# What is a Golden Number?

There are two very different meanings for a *golden number*, depending on what context the phrase is used in. A golden number in mathematics is usually used to refer to the golden ratio, a way in which two quantities interact. A golden number may also refer to a number given to a year to indicate where it falls in an astrological sequence, the Metonic cycle.

The Metonic cycle dates back to antiquity, when Meton of Athens, a famous astronomer, discovered that 19 years corresponded almost exactly to 235 lunar months. The Metonic cycle served as the basis for the Western calendar systems until the advent of the Julian calendar in the 1st century, and continues to be used in many different situations. A number of surviving calendar systems, most notably the Hebrew calendar, continue to be based on a 19-year cycle. Because twelve lunar months is substantially less than a true tropical year, the Metonic cycle included additional months in the 3rd year, 5th year, 8th year, 11th year, 13th year, 16th year, and 19th year of the cycle.

In modern times, the Metonic cycle is used infrequently, but does still get some use. It was, for example, used to calculate launch windows for the lunar missions. It is also most notably used to calculate the date of Easter for the Christian calendar, both in the Eastern Orthodox faith and in the Roman Catholic faith.

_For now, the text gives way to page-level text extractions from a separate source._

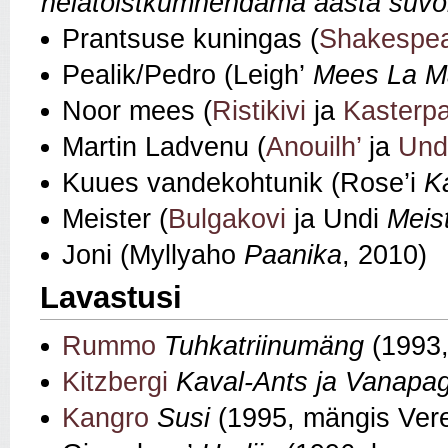
nelätõistkümnendämä aasta suvõ
Prantsuse kuningas (
Shakespea
Pealik/Pedro (Leigh’
Mees La M
Noor mees (
Ristikivi
ja
Kasterpa
Martin Ladvenu (
Anouilh’
ja
Und
Kuues vandekohtunik (Rose’i
K
Meister (
Bulgakovi
ja Undi
Meist
Joni (Myllyaho
Paanika
, 2010)
Lavastusi
Rummo
Tuhkatriinumäng
(1993,
Kitzbergi
Kaval‑Ants ja Vanapa
Kangro
Susi
(1995, mängis Ver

This calculation, using the golden number and relying on the Metonic cycle, is known officially as the *computus*.

The golden number is a key part in determining the date of Easter, as it determines which year in the Metonic cycle we are currently in. It can be determined by the formula: Golden Number = X mod 19 + 1. To simplify, that means we take the current year in the Christian era, such as 2009, and divide it by nineteen, and then add one day. This extra day, known as the *saltus lunae*, helps correct the discrepancy in the calendar caused by a slight difference between the lunar months and the solar year.

The golden number is important in this calculation because Easter must fall on a Sunday within the third week of a lunar month that falls after the Spring equinox. This is a complex concept, and can be difficult to wrap your head around, so the golden number helps by simplifying the calculation of the month. In essence, the Spring equinox is determined by the solar calendar, and so falls on March 21st. At the same time, the traditional month system was based on lunar months, and Easter is determined based on this lunar system.

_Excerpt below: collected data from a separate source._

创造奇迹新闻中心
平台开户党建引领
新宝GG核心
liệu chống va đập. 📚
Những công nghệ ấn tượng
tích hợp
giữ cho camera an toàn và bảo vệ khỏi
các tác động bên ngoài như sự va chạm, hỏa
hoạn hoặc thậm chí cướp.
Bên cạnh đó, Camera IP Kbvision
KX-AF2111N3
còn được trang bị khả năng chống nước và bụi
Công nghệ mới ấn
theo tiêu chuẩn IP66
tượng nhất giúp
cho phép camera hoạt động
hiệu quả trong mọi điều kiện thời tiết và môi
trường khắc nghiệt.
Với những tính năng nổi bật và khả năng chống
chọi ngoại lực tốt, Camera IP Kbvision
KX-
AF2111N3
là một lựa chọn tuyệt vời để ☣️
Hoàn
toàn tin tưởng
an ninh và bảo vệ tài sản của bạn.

Finding the golden number lets you figure out where exactly the lunar month is in relation to March 21st. Once you know which lunar month has its mid-point, or formal full moon, after March 21st, you can then take that Sunday and determine it is Easter. To put it another way: within the solar calendar, which most of us use on a daily basis, Easter appears to drift around the calendar between March 22nd and April 25th. But in the lunar system, which the golden number represents, Easter always falls on the 3rd Sunday of the Paschal month, each and every year.

## Discussion Comments

Most societies and civilizations throughout history have had a fascination with numbers. That explains why we have seen so many different calendars. Also, many societies have had their versions of the golden number. In some civilizations, this number was sometimes considered to be powerful or magical and capable of explaining the universe.

As this article points out, even modern science is largely dependent on figuring out how numbers relate to one another and explain our world and the universe.

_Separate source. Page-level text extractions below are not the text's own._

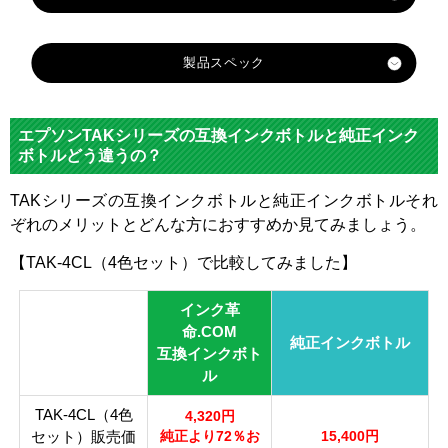
製品スペック
対応
メー
エプソン
エプソンTAKシリーズの互換インクボトルと純正インク
カー
ボトルどう違うの？
対応
KEN-
TAK-
TAK-
TAK-
TAKシリーズの互換インクボトルと純正インクボトルそれ
純正
TAK-Y
MB
PB
C
M
ぞれのメリットとどんな方におすすめか見てみましょう。
型番
【TAK-4CL（4色セット）で比較してみました】
マッ
フォ
カラ
トブ
トブ
シア
マゼ
イエ
インク革
ー
ラッ
ラッ
ン
ンタ
ロー
命.COM
ク
ク
純正インクボトル
互換インクボト
顔
ル
料・
顔料
染料
TAK-4CL（4色
染料
4,320円
セット）販売価
純正より72％お
15,400円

In numerology, there are numbers for basically everything that happens in life. I can't remember exactly what the right term is, but there is a number that predicts how you will get along with another person based on the numbers that you both have. Like I said, I don't remember the exact term, but I have heard some people call this number the golden number.

This makes sense since the first paragraph of this article says that the golden number can refer to how two quantities interact or react to one another.